==== Dataset content ====
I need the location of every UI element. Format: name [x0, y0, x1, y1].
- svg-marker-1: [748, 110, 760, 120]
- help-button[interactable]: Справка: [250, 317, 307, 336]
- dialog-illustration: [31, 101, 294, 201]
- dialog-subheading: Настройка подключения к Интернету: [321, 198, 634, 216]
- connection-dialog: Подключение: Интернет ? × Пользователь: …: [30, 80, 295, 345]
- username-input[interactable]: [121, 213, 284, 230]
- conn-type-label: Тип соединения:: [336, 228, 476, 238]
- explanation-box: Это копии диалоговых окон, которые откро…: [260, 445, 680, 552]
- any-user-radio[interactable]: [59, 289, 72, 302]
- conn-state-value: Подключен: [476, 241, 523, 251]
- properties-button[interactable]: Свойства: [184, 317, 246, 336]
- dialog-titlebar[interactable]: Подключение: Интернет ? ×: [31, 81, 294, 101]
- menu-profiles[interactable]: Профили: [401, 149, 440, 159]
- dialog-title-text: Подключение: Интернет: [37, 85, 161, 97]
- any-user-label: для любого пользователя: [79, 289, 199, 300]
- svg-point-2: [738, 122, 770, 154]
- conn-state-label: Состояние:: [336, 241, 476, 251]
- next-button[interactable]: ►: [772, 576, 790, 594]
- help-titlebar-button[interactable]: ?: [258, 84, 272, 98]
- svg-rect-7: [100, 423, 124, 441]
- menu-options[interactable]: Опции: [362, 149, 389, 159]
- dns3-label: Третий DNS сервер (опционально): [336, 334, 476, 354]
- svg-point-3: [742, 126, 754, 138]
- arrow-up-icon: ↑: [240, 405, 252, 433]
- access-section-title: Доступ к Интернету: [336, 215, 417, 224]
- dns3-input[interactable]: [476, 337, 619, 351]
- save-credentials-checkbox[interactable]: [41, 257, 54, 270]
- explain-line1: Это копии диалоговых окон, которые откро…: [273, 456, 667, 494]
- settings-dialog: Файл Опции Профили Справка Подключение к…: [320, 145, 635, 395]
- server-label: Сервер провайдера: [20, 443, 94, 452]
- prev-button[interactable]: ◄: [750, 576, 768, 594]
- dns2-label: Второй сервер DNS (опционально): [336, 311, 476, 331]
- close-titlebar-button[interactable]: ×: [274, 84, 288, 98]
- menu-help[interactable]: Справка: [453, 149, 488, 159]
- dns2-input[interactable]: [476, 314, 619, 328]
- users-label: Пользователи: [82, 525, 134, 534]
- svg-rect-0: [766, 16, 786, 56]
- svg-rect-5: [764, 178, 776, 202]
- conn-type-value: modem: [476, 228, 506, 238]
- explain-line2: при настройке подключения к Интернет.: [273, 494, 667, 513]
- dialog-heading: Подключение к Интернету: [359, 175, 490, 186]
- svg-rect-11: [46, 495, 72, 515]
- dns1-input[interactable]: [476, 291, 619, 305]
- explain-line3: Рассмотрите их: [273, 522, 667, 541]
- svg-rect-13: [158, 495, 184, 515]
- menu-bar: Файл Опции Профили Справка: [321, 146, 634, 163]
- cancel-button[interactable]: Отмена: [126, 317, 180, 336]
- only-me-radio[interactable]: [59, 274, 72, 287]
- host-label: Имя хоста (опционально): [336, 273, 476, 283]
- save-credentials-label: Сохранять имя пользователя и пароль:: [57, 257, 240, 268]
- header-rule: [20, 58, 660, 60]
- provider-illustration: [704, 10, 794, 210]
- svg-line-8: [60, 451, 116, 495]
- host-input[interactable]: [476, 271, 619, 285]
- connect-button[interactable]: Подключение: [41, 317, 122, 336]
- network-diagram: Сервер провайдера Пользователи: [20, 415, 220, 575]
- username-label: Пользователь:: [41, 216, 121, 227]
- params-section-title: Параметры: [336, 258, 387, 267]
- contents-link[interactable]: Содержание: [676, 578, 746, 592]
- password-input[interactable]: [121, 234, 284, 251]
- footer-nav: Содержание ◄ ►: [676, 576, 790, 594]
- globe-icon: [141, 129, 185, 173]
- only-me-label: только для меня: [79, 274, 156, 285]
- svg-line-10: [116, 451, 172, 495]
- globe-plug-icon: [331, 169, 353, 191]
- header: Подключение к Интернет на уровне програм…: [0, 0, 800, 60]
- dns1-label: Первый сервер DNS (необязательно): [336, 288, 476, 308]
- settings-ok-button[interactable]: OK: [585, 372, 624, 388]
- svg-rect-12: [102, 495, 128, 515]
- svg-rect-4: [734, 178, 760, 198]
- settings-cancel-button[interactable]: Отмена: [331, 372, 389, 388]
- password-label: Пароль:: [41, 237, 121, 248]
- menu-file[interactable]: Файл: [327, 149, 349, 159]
====
Scan the material above for the string "globe". Return each line where it occurs.

- globe-icon: [141, 129, 185, 173]
- globe-plug-icon: [331, 169, 353, 191]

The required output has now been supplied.